- Aim of the exercise
Each line below is to be copied exactly; images do not go into the copy.

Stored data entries

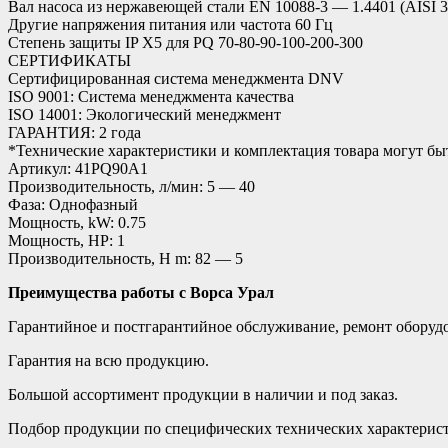
Вал насоса из нержавеющей стали EN 10088-3 — 1.4401 (AISI 3
Другие напряжения питания или частота 60 Гц
Степень защиты IP X5 для PQ 70-80-90-100-200-300
СЕРТИФИКАТЫ
Сертифицированная система менеджмента DNV
ISO 9001: Система менеджмента качества
ISO 14001: Экологический менеджмент
ГАРАНТИЯ: 2 года
*Технические характеристики и комплектация товара могут б
Артикул: 41PQ90A1
Производительность, л/мин: 5 — 40
Фаза: Однофазный
Мощность, kW: 0.75
Мощность, HP: 1
Производительность, H m: 82 — 5
Преимущества работы с Ворса Урал
Гарантийное и постгарантийное обслуживание, ремонт оборуд
Гарантия на всю продукцию.
Большой ассортимент продукции в наличии и под заказ.
Подбор продукции по специфических технических характерист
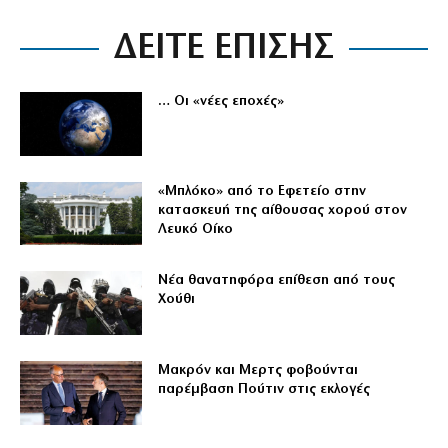
ΔΕΙΤΕ ΕΠΙΣΗΣ
… Οι «νέες εποχές»
«Μπλόκο» από το Εφετείο στην
κατασκευή της αίθουσας χορού στον
Λευκό Οίκο
Νέα θανατηφόρα επίθεση από τους
Χούθι
Μακρόν και Μερτς φοβούνται
παρέμβαση Πούτιν στις εκλογές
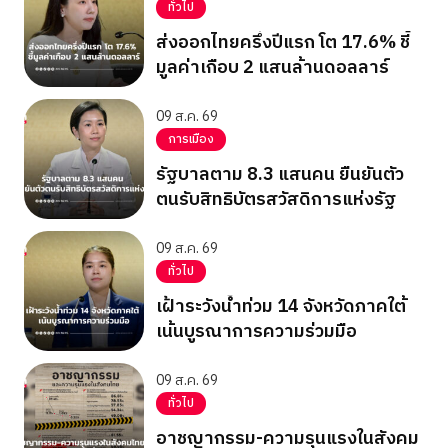
ทั่วไป
ส่งออกไทยครึ่งปีแรก โต 17.6% ชี้
มูลค่าเกือบ 2 แสนล้านดอลลาร์
09 ส.ค. 69
การเมือง
รัฐบาลตาม 8.3 แสนคน ยืนยันตัว
ตนรับสิทธิบัตรสวัสดิการแห่งรัฐ
09 ส.ค. 69
ทั่วไป
เฝ้าระวังน้ำท่วม 14 จังหวัดภาคใต้
เน้นบูรณาการความร่วมมือ
09 ส.ค. 69
ทั่วไป
อาชญากรรม-ความรุนแรงในสังคม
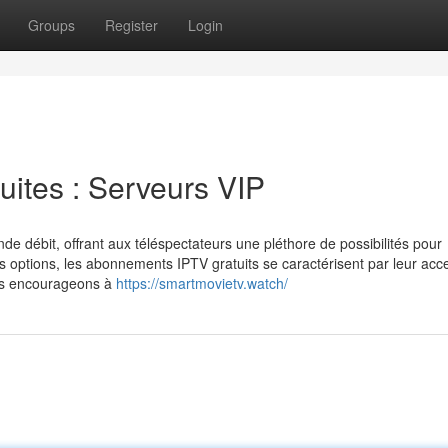
Groups
Register
Login
ites : Serveurs VIP
nde débit, offrant aux téléspectateurs une pléthore de possibilités pour
s options, les abonnements IPTV gratuits se caractérisent par leur acces
ous encourageons à
https://smartmovietv.watch/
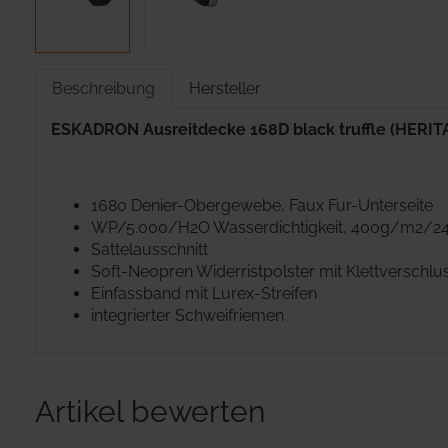
Beschreibung
Hersteller
ESKADRON Ausreitdecke 168D black truffle (HERIT
1680 Denier-Obergewebe, Faux Fur-Unterseite
WP/5.000/H2O Wasserdichtigkeit, 400g/m2/24
Sattelausschnitt
Soft-Neopren Widerristpolster mit Klettverschl
Einfassband mit Lurex-Streifen
integrierter Schweifriemen
Artikel bewerten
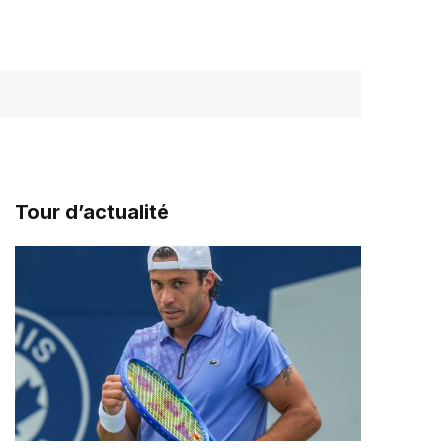
Tour d’actualité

- Written solution
Вал насоса из нержавеющей стали EN 10088-3 — 1.4401 (AISI 3
Другие напряжения питания или частота 60 Гц
Степень защиты IP X5 для PQ 70-80-90-100-200-300
СЕРТИФИКАТЫ
Сертифицированная система менеджмента DNV
ISO 9001: Система менеджмента качества
ISO 14001: Экологический менеджмент
ГАРАНТИЯ: 2 года
*Технические характеристики и комплектация товара могут б
Артикул: 41PQ90A1
Производительность, л/мин: 5 — 40
Фаза: Однофазный
Мощность, kW: 0.75
Мощность, HP: 1
Производительность, H m: 82 — 5
Преимущества работы с Ворса Урал
Гарантийное и постгарантийное обслуживание, ремонт оборуд
Гарантия на всю продукцию.
Большой ассортимент продукции в наличии и под заказ.
Подбор продукции по специфических технических характерист
ΔΕΙΤΕ ΕΠΙΣΗΣ
… Οι «νέες εποχές»
«Μπλόκο» από το Εφετείο στην
κατασκευή της αίθουσας χορού στον
Λευκό Οίκο
Νέα θανατηφόρα επίθεση από τους
Χούθι
Μακρόν και Μερτς φοβούνται
παρέμβαση Πούτιν στις εκλογές
ทั่วไป
ส่งออกไทยครึ่งปีแรก โต 17.6% ชี้
มูลค่าเกือบ 2 แสนล้านดอลลาร์
09 ส.ค. 69
การเมือง
รัฐบาลตาม 8.3 แสนคน ยืนยันตัว
ตนรับสิทธิบัตรสวัสดิการแห่งรัฐ
09 ส.ค. 69
ทั่วไป
เฝ้าระวังน้ำท่วม 14 จังหวัดภาคใต้
เน้นบูรณาการความร่วมมือ
09 ส.ค. 69
ทั่วไป
อาชญากรรม-ความรุนแรงในสังคม
Groups
Register
Login
ites : Serveurs VIP
nde débit, offrant aux téléspectateurs une pléthore de possibilités pour
s options, les abonnements IPTV gratuits se caractérisent par leur acces
ous encourageons à
https://smartmovietv.watch/
Beschreibung
Hersteller
ESKADRON Ausreitdecke 168D black truffle (HERIT
1680 Denier-Obergewebe, Faux Fur-Unterseite
WP/5.000/H2O Wasserdichtigkeit, 400g/m2/24
Sattelausschnitt
Soft-Neopren Widerristpolster mit Klettverschl
Einfassband mit Lurex-Streifen
integrierter Schweifriemen
Artikel bewerten
Tour d’actualité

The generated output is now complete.